### What the exercise asks
Which of the lines below contain the string "school"? Pull each one out of the data.

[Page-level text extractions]
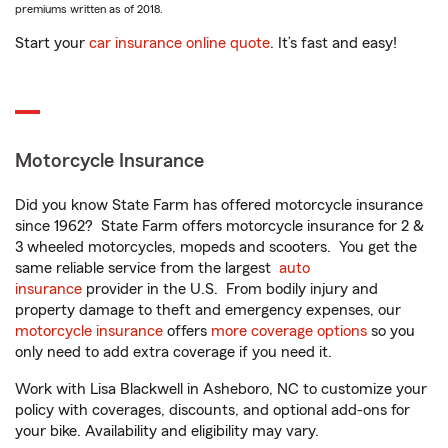
premiums written as of 2018.
Start your
car insurance online quote
. It’s fast and easy!
Motorcycle Insurance
Did you know State Farm has offered motorcycle insurance
since 1962? State Farm offers motorcycle insurance for 2 &
3 wheeled motorcycles, mopeds and scooters. You get the
same reliable service from the largest
auto
insurance
provider in the U.S. From bodily injury and
property damage to theft and emergency expenses, our
motorcycle insurance
offers
more coverage options
so you
only need to add extra coverage if you need it.
Work with Lisa Blackwell in Asheboro, NC to customize your
policy with coverages, discounts, and optional add-ons for
your bike. Availability and eligibility may vary.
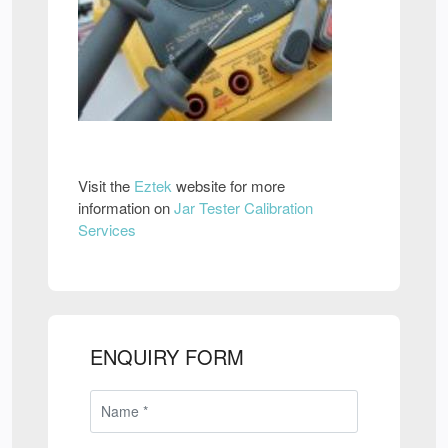
Visit the
Eztek
website for more
information on
Jar Tester Calibration
Services
ENQUIRY FORM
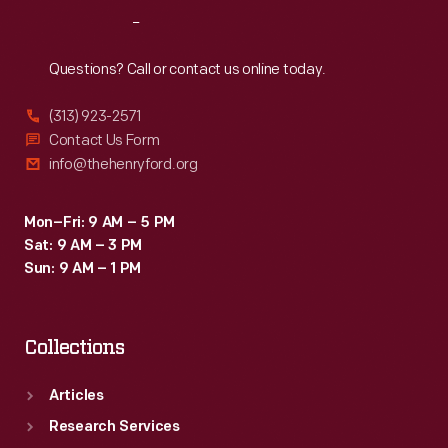
Reach
Out
Questions? Call or contact us online today.
(313) 923-2571
Contact Us Form
info@thehenryford.org
Mon–Fri: 9 AM – 5 PM
Sat: 9 AM – 3 PM
Sun: 9 AM – 1 PM
Collections
Articles
Research Services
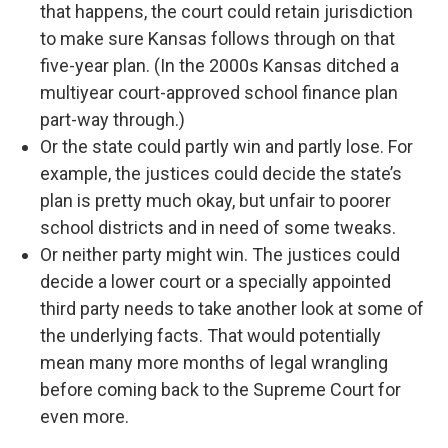
that happens, the court could retain jurisdiction
to make sure Kansas follows through on that
five-year plan. (In the 2000s Kansas ditched a
multiyear court-approved school finance plan
part-way through.)
Or the state could partly win and partly lose. For
example, the justices could decide the state’s
plan is pretty much okay, but unfair to poorer
school districts and in need of some tweaks.
Or neither party might win. The justices could
decide a lower court or a specially appointed
third party needs to take another look at some of
the underlying facts. That would potentially
mean many more months of legal wrangling
before coming back to the Supreme Court for
even more.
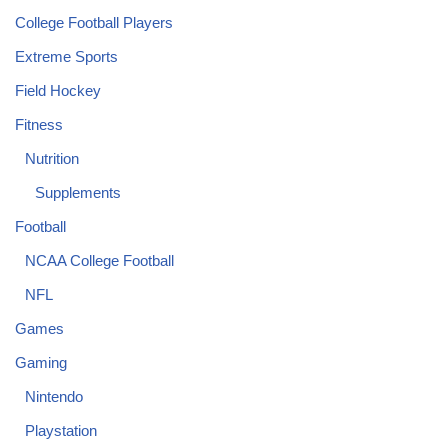
College Football Players
Extreme Sports
Field Hockey
Fitness
Nutrition
Supplements
Football
NCAA College Football
NFL
Games
Gaming
Nintendo
Playstation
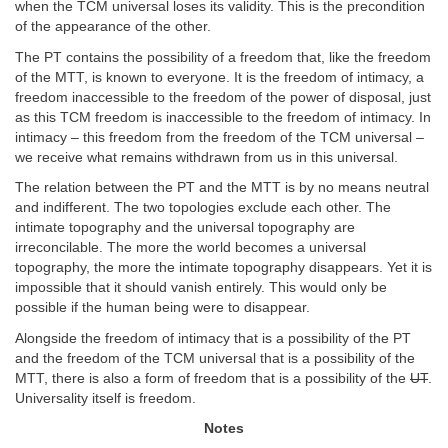
when the TCM universal loses its validity. This is the precondition
of the appearance of the other.
The PT contains the possibility of a freedom that, like the freedom
of the MTT, is known to everyone. It is the freedom of intimacy, a
freedom inaccessible to the freedom of the power of disposal, just
as this TCM freedom is inaccessible to the freedom of intimacy. In
intimacy – this freedom from the freedom of the TCM universal –
we receive what remains withdrawn from us in this universal.
The relation between the PT and the MTT is by no means neutral
and indifferent. The two topologies exclude each other. The
intimate topography and the universal topography are
irreconcilable. The more the world becomes a universal
topography, the more the intimate topography disappears. Yet it is
impossible that it should vanish entirely. This would only be
possible if the human being were to disappear.
Alongside the freedom of intimacy that is a possibility of the PT
and the freedom of the TCM universal that is a possibility of the
MTT, there is also a form of freedom that is a possibility of the
UT
.
Universality itself is freedom.
Notes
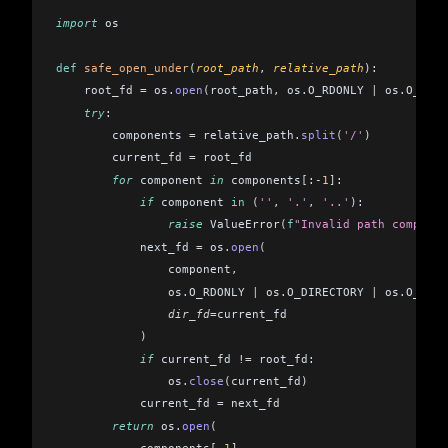
import
 os
def
 safe_open_under
(
root_path
, 
relative_path
):
    root_fd 
=
 os
.
open
(
root_path
,
 os
.
O_RDONLY 
|
 os
.
O_DIRE
    try
:
        components 
=
 relative_path
.
split
(
'/'
)
        current_fd 
=
 root_fd
        for
 component 
in
 components
[
:
-
1
]
:
            if
 component 
in
 (
''
,
 '.'
,
 '..'
)
:
                raise
 ValueError
(
f
"Invalid path componen
            next_fd 
=
 os
.
open
(
                component
,
                os
.
O_RDONLY 
|
 os
.
O_DIRECTORY 
|
 os
.
O_NOFO
                dir_fd
=
current_fd
            )
            if
 current_fd 
!=
 root_fd:
                os
.
close
(
current_fd
)
            current_fd 
=
 next_fd
        return
 os
.
open
(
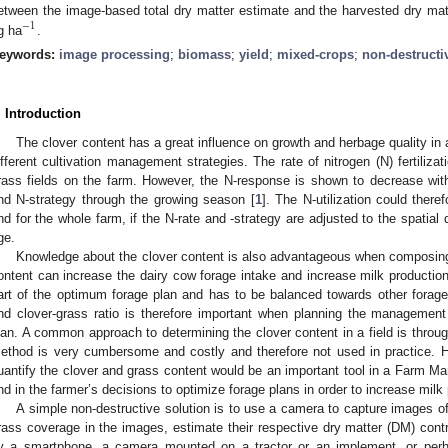
etween the image-based total dry matter estimate and the harvested dry ma
−
1
g ha
.
eywords:
image processing
;
biomass
;
yield
;
mixed-crops
;
non-destructi
. Introduction
The clover content has a great influence on growth and herbage quality in 
ifferent cultivation management strategies. The rate of nitrogen (N) fertilizat
rass fields on the farm. However, the N-response is shown to decrease wit
nd N-strategy through the growing season [
1
]. The N-utilization could there
nd for the whole farm, if the N-rate and -strategy are adjusted to the spatial 
ge.
Knowledge about the clover content is also advantageous when composing f
ontent can increase the dairy cow forage intake and increase milk production
art of the optimum forage plan and has to be balanced towards other forag
nd clover-grass ratio is therefore important when planning the management 
lan. A common approach to determining the clover content in a field is throug
ethod is very cumbersome and costly and therefore not used in practice. H
uantify the clover and grass content would be an important tool in a Farm
nd in the farmer’s decisions to optimize forage plans in order to increase mil
A simple non-destructive solution is to use a camera to capture images of
rass coverage in the images, estimate their respective dry matter (DM) cont
y a smartphone, a camera mounted on a tractor or an implement, or perha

### Response for this exercise
multiyear court-approved school finance plan
school districts and in need of some tweaks.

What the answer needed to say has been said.